The end result (in addition to winning top honors) set up Langlade for its current patients as well as future growth. The new emergency services and walk-in clinic was built with central registration for the hospital and clinics located at the front door. The 23-bed inpatient services area has the capability to expand and includes three labor, delivery, recovery and postpartum rooms; swing beds; and two ICU rooms. Each of these rooms features double-wide doors, private bathrooms with walk-in showers, and sofa sleepers for visiting friends and family members.
In addition to laboratory services and imaging, the hospital includes three 600 sq. ft. operating rooms. The space is further utilized with six flex rooms of shared operating room/emergency department preparation and recovery space. In continued efforts to maximize patient safety and comfort, the project also included a chapel, a healthy food café, an interior courtyard with green space for employees and visitors, and a wellness center with services such as physical therapy, occupational therapy, speech therapy, cardiopulmonary rehabilitation and inpatient pharmacy services.
Although it was completed in 2013, the Langlade Hospital was built to support future expansion for six to 10 new providers. The construction team worked closely with Langlade administrators to explore how the future of health care might impact care delivery and to position the new build as a hospital that will stand the test of time and changing trends.

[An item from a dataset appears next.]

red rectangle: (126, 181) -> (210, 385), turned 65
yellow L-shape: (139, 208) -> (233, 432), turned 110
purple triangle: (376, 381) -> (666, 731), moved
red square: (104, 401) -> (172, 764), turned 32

Building for tomorrow’s patients
It’s clear that the consumer power of other industries has officially infiltrated health care, but the growing consumer influence isn’t only beneficial to patients. Administrators and caregivers are recognizing that a hospital that focuses on building a healing environment is better positioned to retain physicians and staff, too.
As antiquated facilities and care models are phased out, each renovation or new building needs to start with asking “why?” Why were the traditional models not good enough? Why weren’t they connecting with patients on a personal level? To continue to meet patients’ needs, caregivers need to keep asking what makes patients choose one health care provider over another.
As the health care industry continues to transform, design must push further in its view of medical procedures and begin anticipating how to achieve the best outcomes of those procedures. What has been done in the past is no longer enough to get or stay ahead. By staying patient-centric, the health care construction industry can use tactical approaches to accomplish outcomes that connect on a deeper level.